## The task
All of the records should be given again exactly as they appear.

## Records from a data source
+ + + +
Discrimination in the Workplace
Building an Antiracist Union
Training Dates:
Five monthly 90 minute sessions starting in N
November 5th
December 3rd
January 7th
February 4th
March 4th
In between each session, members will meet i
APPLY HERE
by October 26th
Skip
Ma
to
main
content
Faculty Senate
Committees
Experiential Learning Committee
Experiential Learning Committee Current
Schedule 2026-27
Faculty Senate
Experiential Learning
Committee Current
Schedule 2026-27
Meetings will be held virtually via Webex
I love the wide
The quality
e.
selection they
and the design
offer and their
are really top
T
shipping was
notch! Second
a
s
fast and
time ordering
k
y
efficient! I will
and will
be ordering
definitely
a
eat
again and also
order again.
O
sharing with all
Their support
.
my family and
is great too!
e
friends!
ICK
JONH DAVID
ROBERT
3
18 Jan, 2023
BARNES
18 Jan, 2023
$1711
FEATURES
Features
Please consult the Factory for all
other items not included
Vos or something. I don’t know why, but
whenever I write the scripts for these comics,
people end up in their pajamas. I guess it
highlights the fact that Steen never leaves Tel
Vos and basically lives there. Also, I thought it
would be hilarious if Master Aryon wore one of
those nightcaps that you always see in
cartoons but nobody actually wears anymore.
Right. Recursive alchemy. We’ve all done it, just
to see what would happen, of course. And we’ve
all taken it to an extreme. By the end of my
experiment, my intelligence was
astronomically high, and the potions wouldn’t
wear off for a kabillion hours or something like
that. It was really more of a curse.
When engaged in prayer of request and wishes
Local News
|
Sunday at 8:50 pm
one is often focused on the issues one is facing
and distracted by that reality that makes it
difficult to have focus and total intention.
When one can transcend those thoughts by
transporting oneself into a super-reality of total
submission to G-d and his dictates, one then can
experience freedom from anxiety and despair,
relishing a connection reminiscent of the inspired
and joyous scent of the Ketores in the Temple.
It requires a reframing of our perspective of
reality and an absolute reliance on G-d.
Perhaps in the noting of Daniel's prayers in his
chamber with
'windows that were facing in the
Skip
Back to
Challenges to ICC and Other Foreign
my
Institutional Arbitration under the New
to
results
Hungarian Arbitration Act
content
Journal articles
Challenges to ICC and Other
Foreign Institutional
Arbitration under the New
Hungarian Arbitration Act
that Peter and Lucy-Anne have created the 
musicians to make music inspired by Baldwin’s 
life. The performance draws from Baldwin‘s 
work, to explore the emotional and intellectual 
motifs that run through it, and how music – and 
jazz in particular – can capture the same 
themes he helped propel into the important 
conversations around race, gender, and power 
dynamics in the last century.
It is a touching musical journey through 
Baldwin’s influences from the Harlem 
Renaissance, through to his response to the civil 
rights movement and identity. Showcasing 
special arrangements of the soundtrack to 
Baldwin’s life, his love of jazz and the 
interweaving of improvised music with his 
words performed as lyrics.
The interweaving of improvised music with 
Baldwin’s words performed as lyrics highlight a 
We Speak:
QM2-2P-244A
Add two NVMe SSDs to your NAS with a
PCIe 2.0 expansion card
+ + + +
## Written answer
Discrimination in the Workplace
Building an Antiracist Union
Training Dates:
Five monthly 90 minute sessions starting in N
November 5th
December 3rd
January 7th
February 4th
March 4th
In between each session, members will meet i
APPLY HERE
by October 26th
Skip
Ma
to
main
content
Faculty Senate
Committees
Experiential Learning Committee
Experiential Learning Committee Current
Schedule 2026-27
Faculty Senate
Experiential Learning
Committee Current
Schedule 2026-27
Meetings will be held virtually via Webex
I love the wide
The quality
e.
selection they
and the design
offer and their
are really top
T
shipping was
notch! Second
a
s
fast and
time ordering
k
y
efficient! I will
and will
be ordering
definitely
a
eat
again and also
order again.
O
sharing with all
Their support
.
my family and
is great too!
e
friends!
ICK
JONH DAVID
ROBERT
3
18 Jan, 2023
BARNES
18 Jan, 2023
$1711
FEATURES
Features
Please consult the Factory for all
other items not included
Vos or something. I don’t know why, but
whenever I write the scripts for these comics,
people end up in their pajamas. I guess it
highlights the fact that Steen never leaves Tel
Vos and basically lives there. Also, I thought it
would be hilarious if Master Aryon wore one of
those nightcaps that you always see in
cartoons but nobody actually wears anymore.
Right. Recursive alchemy. We’ve all done it, just
to see what would happen, of course. And we’ve
all taken it to an extreme. By the end of my
experiment, my intelligence was
astronomically high, and the potions wouldn’t
wear off for a kabillion hours or something like
that. It was really more of a curse.
When engaged in prayer of request and wishes
Local News
|
Sunday at 8:50 pm
one is often focused on the issues one is facing
and distracted by that reality that makes it
difficult to have focus and total intention.
When one can transcend those thoughts by
transporting oneself into a super-reality of total
submission to G-d and his dictates, one then can
experience freedom from anxiety and despair,
relishing a connection reminiscent of the inspired
and joyous scent of the Ketores in the Temple.
It requires a reframing of our perspective of
reality and an absolute reliance on G-d.
Perhaps in the noting of Daniel's prayers in his
chamber with
'windows that were facing in the
Skip
Back to
Challenges to ICC and Other Foreign
my
Institutional Arbitration under the New
to
results
Hungarian Arbitration Act
content
Journal articles
Challenges to ICC and Other
Foreign Institutional
Arbitration under the New
Hungarian Arbitration Act
that Peter and Lucy-Anne have created the 
musicians to make music inspired by Baldwin’s 
life. The performance draws from Baldwin‘s 
work, to explore the emotional and intellectual 
motifs that run through it, and how music – and 
jazz in particular – can capture the same 
themes he helped propel into the important 
conversations around race, gender, and power 
dynamics in the last century.
It is a touching musical journey through 
Baldwin’s influences from the Harlem 
Renaissance, through to his response to the civil 
rights movement and identity. Showcasing 
special arrangements of the soundtrack to 
Baldwin’s life, his love of jazz and the 
interweaving of improvised music with his 
words performed as lyrics.
The interweaving of improvised music with 
Baldwin’s words performed as lyrics highlight a 
We Speak:
QM2-2P-244A
Add two NVMe SSDs to your NAS with a
PCIe 2.0 expansion card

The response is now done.